Collected data entries
Segment Open

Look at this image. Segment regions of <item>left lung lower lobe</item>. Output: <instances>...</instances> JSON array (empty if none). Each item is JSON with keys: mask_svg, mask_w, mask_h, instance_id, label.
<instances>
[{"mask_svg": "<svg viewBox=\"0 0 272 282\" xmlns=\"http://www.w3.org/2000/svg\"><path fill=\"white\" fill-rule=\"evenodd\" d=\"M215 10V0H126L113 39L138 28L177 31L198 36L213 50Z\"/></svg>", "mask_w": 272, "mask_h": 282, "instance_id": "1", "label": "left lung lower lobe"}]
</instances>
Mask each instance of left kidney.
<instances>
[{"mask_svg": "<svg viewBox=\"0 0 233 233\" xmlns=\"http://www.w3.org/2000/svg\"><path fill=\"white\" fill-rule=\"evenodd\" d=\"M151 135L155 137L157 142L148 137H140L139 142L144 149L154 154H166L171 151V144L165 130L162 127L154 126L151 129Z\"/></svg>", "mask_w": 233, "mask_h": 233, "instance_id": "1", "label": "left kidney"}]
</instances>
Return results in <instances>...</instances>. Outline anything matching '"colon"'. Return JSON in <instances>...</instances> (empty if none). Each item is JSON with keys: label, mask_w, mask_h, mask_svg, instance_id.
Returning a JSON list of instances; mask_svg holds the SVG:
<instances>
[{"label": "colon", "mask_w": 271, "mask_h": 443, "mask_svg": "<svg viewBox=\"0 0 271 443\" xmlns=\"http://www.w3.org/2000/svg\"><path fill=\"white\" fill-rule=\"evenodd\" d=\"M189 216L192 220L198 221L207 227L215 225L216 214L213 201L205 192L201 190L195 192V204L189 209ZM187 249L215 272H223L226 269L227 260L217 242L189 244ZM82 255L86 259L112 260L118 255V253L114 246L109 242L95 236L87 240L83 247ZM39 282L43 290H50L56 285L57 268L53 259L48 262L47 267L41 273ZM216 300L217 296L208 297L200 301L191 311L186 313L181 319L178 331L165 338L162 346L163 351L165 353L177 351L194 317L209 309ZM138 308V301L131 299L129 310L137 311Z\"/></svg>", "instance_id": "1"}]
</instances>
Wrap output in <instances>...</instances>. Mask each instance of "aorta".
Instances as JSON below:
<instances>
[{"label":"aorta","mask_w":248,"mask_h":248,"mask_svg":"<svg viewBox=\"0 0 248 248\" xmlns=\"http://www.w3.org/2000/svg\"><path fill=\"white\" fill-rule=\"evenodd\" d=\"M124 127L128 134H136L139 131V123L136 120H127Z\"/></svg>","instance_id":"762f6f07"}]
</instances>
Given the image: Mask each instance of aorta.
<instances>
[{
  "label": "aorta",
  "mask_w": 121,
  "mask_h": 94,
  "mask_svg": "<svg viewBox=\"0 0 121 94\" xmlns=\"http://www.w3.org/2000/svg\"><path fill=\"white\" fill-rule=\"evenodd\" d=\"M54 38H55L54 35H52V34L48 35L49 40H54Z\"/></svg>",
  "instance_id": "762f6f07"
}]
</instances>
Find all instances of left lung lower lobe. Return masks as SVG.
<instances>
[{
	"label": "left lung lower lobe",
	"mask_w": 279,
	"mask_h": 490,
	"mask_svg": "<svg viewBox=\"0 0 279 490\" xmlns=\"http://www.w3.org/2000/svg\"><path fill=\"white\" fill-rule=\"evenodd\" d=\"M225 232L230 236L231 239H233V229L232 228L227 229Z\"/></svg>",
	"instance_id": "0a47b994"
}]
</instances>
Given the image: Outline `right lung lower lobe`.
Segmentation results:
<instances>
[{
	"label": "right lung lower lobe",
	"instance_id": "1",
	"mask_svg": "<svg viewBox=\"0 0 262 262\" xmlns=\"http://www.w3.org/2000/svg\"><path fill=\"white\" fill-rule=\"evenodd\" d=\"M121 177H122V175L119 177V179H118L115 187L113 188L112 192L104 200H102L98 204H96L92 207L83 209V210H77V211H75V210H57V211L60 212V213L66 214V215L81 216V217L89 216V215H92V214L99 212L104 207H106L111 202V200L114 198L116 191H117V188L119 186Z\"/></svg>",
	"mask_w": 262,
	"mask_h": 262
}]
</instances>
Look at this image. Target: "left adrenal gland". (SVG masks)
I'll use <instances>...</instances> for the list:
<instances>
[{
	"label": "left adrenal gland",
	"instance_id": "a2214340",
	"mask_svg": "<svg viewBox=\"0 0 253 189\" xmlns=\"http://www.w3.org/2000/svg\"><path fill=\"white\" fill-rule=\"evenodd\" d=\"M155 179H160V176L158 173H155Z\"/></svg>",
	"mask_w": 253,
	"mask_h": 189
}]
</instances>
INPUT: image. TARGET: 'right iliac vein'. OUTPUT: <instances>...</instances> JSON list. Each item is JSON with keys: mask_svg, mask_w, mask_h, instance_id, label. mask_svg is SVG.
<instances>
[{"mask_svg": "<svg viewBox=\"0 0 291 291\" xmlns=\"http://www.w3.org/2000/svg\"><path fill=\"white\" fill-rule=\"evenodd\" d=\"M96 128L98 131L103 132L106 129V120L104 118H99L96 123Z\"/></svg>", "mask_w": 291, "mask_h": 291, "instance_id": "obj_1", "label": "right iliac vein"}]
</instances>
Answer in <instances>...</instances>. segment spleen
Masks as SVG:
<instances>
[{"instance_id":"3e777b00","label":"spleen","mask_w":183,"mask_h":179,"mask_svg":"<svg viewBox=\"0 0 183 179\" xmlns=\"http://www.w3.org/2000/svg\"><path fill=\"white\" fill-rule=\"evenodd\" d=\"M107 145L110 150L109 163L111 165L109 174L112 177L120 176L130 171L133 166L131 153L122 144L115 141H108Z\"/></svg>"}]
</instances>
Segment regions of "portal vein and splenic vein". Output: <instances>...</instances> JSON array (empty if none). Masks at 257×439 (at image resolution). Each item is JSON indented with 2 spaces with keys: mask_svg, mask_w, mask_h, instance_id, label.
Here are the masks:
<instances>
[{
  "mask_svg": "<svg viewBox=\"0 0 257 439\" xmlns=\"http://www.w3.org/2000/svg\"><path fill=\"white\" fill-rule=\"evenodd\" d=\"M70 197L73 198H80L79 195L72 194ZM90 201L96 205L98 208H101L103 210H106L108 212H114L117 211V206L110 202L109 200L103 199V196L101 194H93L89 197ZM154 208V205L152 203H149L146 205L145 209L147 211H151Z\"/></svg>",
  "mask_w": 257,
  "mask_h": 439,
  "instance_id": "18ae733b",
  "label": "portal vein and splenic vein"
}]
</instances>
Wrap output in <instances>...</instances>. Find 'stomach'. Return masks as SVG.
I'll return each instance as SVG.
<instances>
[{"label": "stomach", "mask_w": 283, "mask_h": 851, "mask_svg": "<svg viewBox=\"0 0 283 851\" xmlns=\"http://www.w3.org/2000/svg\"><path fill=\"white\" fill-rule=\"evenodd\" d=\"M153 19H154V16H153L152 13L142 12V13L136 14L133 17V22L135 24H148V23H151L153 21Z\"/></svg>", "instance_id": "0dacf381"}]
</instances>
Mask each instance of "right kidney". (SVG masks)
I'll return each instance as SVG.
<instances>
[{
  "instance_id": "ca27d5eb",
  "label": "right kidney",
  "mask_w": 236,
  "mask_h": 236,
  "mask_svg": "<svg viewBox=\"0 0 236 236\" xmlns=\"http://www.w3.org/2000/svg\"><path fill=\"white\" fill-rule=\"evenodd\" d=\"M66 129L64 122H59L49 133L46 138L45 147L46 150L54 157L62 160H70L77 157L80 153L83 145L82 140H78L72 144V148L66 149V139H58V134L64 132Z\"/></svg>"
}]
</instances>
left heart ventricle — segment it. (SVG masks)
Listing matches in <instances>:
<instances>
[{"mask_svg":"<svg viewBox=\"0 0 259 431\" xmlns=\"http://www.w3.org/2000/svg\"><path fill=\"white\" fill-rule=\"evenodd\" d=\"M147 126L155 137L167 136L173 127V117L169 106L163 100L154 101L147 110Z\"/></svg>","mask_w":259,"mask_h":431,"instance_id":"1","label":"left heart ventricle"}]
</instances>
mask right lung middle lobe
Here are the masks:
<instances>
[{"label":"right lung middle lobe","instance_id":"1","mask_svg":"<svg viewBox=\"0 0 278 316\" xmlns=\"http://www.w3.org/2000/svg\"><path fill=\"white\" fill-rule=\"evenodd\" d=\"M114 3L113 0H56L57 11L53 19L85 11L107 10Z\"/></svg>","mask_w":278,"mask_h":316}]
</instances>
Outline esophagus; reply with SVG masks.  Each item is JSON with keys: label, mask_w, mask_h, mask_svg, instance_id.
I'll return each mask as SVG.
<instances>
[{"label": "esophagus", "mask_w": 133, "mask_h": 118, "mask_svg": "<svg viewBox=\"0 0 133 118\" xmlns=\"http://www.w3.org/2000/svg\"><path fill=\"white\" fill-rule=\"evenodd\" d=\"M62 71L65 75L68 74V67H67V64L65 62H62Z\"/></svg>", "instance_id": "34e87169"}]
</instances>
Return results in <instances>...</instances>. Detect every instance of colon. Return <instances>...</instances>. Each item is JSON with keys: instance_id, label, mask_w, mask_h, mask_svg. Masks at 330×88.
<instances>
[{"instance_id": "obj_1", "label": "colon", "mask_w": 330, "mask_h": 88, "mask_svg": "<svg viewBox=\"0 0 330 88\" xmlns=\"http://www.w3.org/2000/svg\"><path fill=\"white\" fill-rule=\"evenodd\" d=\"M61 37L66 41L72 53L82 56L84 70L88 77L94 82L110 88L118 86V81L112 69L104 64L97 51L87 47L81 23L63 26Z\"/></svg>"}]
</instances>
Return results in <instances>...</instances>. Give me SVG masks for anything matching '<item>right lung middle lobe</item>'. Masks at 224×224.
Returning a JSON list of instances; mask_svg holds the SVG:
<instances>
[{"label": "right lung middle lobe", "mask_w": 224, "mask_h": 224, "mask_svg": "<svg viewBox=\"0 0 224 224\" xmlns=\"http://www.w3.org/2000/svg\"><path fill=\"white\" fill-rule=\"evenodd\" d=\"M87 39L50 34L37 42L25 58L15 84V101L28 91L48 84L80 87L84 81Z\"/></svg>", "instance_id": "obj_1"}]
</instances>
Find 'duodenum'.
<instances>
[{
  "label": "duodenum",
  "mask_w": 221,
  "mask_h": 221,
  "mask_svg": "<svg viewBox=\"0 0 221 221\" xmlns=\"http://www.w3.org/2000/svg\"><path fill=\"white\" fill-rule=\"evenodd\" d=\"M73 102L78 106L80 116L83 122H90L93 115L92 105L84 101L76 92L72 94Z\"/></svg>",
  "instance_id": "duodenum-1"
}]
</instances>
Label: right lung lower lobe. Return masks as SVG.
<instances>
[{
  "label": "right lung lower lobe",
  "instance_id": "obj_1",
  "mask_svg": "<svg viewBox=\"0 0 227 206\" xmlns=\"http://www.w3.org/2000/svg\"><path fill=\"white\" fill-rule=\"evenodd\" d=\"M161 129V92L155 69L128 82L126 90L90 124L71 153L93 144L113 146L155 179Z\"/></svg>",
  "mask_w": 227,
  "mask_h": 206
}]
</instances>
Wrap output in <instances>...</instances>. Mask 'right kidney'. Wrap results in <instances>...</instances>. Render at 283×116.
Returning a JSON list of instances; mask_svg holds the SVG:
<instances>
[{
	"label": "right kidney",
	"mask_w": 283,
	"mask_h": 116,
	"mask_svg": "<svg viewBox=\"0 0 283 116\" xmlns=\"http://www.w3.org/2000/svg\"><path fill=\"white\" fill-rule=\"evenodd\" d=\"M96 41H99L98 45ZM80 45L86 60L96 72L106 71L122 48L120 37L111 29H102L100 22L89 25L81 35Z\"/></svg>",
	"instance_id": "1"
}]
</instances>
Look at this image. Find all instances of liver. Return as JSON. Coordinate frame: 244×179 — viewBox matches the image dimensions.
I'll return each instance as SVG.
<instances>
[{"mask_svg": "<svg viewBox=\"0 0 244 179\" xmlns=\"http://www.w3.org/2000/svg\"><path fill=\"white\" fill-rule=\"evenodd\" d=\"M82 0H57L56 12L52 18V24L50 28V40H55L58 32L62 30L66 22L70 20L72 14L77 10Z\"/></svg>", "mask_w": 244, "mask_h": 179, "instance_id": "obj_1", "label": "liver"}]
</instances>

Segment Closed

ASSIGNMENT ::
Starting at the line that contains "Wrap output in <instances>...</instances>. Mask 'right", transcribe every line through the last line of the entries above, exactly, and nothing else.

ANSWER AREA ::
Wrap output in <instances>...</instances>. Mask 'right kidney'. Wrap results in <instances>...</instances>. Render at 283×116.
Returning a JSON list of instances; mask_svg holds the SVG:
<instances>
[{
	"label": "right kidney",
	"mask_w": 283,
	"mask_h": 116,
	"mask_svg": "<svg viewBox=\"0 0 283 116\" xmlns=\"http://www.w3.org/2000/svg\"><path fill=\"white\" fill-rule=\"evenodd\" d=\"M96 41H99L98 45ZM80 45L86 60L96 72L106 71L122 48L120 37L111 29H102L100 22L89 25L81 35Z\"/></svg>",
	"instance_id": "1"
}]
</instances>
Look at this image. Find all instances of liver. Return as JSON. Coordinate frame: 244×179 — viewBox matches the image dimensions.
I'll return each instance as SVG.
<instances>
[{"mask_svg": "<svg viewBox=\"0 0 244 179\" xmlns=\"http://www.w3.org/2000/svg\"><path fill=\"white\" fill-rule=\"evenodd\" d=\"M82 0H57L56 12L52 18V24L50 28V40H55L58 32L62 30L66 22L70 20L72 14L77 10Z\"/></svg>", "mask_w": 244, "mask_h": 179, "instance_id": "obj_1", "label": "liver"}]
</instances>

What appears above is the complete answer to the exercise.